Man Started A Country So Daughter Could Become A Princess


A man has claimed a piece of land and is making it into a country for one specific reason. According to the Telegraph, he wants to make his 7-year-old daughter a princess. Jeremiah Heaton is a 37-year-old farmer in Virginia who will be King Jeremiah, and his daughter will be Princess Emily.

“I founded the nation in love for my daughter.”

The piece of land he picked out was unclaimed in “no man’s land” between Sudan and Egypt called Bir Tawil, according to his maps. He traveled there and planted a flag on the 800-square miles of arid desert on a rocky hill in the region last June 16, on Emily’s seventh birthday.

Heaton is a self-proclaimed king, which makes his daughter a real, live princess, with a legitimate kingdom and everything that goes along with the title.

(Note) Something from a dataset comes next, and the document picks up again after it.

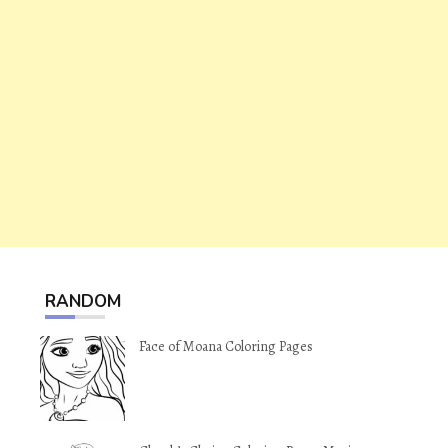
RANDOM
Face of Moana Coloring Pages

The Daily Mail reported that Heaton contacted the Egyptian authorities, traveled 6,000 miles to claim the land by planting a flag on it that was designed by his family on the back of a place mat in a restaurant. He has since formally applied to the United Nations for observer entity status and set up an embassy in Denmark.

Jeremiah Heaton considers himself to be the legal owner of the small piece of land because no one else had claimed it. Now, he wants to raise $505 million to turn the Kingdom of North Sudan into an ecological utopia.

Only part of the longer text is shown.